Some authors say that the emotional bond is our psychological immune system. What are the stages of the attachment bond and how does it develop?
Although there are many theories that define and explain attachment, the most important, which serves as a benchmark, is that established by John Bowlby. For this psychiatrist and psychoanalyst, children are biologically programmed to bond with others in order to survive. So he believed that all the behaviors involved in creating and maintaining that bond were instinctive.
On the other hand, it is important to remember one thing: the bond of attachment will not disappear over time. In a way, it will influence us all our life through all the relationships that we are going to establish. It is therefore essential to develop a secure attachment based on feelings of trust and protection.
The stages of the attachment bond
Bowlby’s evolutionary model establishes four phases for the creation of this emotional bond. Normally, these attachment phases are particularly noticeable in the relationship between a mother and her child, even if it is true that this bond can also be created between another main guardian and the child.
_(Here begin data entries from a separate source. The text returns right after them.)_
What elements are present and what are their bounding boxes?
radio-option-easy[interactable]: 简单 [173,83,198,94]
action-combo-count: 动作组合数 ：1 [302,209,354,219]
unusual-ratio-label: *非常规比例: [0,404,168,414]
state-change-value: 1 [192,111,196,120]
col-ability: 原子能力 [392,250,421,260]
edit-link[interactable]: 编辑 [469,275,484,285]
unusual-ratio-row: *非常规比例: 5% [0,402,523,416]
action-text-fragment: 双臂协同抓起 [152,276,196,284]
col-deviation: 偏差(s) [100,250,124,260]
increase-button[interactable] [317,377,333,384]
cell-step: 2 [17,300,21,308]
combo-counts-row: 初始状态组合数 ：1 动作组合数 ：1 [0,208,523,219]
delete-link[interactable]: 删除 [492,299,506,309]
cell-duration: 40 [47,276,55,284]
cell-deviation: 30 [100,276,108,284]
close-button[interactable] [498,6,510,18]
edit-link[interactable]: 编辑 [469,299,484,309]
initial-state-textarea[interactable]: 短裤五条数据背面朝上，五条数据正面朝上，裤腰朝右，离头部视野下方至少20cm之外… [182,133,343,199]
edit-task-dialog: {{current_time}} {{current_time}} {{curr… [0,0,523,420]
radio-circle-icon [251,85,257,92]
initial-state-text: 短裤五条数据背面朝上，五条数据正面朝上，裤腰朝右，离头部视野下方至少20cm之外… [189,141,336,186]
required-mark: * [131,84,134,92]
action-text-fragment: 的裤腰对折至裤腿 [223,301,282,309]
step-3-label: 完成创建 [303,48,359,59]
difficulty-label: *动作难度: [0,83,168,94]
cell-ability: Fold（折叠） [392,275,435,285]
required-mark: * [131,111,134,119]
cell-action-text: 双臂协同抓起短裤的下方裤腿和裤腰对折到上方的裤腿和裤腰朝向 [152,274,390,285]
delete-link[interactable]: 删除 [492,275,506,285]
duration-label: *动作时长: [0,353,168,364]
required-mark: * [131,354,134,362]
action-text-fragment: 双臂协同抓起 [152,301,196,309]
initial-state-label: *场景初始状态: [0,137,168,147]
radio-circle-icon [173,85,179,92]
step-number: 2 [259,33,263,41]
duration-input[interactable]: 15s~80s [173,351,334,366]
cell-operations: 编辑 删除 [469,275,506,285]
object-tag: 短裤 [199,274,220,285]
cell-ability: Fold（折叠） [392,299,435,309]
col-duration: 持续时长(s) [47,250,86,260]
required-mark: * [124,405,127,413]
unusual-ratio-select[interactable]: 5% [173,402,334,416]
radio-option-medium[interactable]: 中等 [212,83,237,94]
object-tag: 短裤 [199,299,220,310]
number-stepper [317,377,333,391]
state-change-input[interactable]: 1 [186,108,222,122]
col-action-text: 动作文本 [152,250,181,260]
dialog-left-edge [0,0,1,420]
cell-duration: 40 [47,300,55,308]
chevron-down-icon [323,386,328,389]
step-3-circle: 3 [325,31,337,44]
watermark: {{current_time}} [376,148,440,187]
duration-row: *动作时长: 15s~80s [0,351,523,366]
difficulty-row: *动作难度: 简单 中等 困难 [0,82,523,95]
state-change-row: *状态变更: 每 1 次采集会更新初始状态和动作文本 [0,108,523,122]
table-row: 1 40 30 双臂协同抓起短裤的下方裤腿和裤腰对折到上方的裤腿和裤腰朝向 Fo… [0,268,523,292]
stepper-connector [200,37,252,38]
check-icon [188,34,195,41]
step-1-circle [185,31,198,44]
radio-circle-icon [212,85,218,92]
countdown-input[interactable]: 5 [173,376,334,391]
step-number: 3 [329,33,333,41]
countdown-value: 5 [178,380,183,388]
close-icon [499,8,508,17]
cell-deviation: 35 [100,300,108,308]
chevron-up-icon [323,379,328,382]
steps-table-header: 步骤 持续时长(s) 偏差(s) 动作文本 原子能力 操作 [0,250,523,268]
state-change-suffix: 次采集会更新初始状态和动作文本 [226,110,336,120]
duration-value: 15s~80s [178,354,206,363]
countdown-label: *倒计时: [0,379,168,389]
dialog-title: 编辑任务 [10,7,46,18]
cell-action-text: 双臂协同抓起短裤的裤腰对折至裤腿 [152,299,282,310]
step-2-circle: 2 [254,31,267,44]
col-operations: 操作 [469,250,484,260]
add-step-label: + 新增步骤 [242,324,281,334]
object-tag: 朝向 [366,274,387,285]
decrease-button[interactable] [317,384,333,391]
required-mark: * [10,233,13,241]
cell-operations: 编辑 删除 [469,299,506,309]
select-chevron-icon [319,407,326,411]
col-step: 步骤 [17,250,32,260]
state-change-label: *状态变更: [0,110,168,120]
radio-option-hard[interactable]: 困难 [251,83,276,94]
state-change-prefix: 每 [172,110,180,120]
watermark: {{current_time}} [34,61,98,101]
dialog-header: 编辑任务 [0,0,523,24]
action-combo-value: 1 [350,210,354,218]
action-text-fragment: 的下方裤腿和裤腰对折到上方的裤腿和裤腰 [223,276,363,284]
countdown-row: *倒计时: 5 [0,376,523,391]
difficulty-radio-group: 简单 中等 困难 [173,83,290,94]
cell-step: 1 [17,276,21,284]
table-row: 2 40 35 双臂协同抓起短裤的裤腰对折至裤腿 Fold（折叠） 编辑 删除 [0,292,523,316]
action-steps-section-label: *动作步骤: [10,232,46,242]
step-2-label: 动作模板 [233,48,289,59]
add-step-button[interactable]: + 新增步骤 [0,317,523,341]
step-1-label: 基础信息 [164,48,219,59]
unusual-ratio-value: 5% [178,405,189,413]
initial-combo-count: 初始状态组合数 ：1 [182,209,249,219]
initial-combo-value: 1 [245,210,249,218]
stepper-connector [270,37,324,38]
We will now explain how the establishment of this emotional bond evolves from Bowlby’s point of view. Let’s explore the different stages of the attachment link.
1. Pre-attachment phase
This first phase takes place during the first six weeks of the baby’s life. The little one accepts easily, in general, any human being who makes him feel at ease. In other words, it doesn’t show preference for anyone in particular.
During this stage, the child’s repertoire of innate behaviors helps it to attract the attention of adults. It also responds to external stimuli. And seeks to establish physical contact.
During this period, maternal recognition is very rudimentary in the baby. He does not yet display a very strong attachment link. However, at the end of the phase, a few signs start to appear.
2. Training phase
After six weeks, and up to about eight months, a child begins to feel anxious if he is separated from other human beings. However, he does not specifically note the mother’s absence. And don’t totally reject strangers.
During this phase, he begins to orient his behavior and respond to the mother in a clear way. Despite everything, even if he does not appreciate being away from adults, he still does not show a preference for his progenitor.
3. Attachment phase
From six or eight months, and up to about two years, the actual attachment phase begins. The baby feels angry if separated from his mother and may even suffer from anxiety.
It is not surprising that the baby physically rejects other people who are not his mother. For him, they represent a threat. Thus, all his actions are aimed at attracting the attention of the mother figure because he particularly seeks her presence.
4. Phase of reciprocal relations
From the age of two, the fourth and final phase begins. It is called the phase of reciprocal relations. The little one understands that the mother’s absence is not final. If all goes well, he can calm his own anxiety.
It is also during this phase that language appears. The child is able to have mental representations of his mother. He can therefore predict her return, understands when she leaves and comes back and cries less during her absence.
Finally, once all the stages of the infantile attachment bond are complete, a strong relationship will be created. Physical contact will no longer be so necessary even if the child will sometimes seek the presence of his mother to feel reassured. However, he knows that even if there is no physical contact, his mother will be there when he needs her.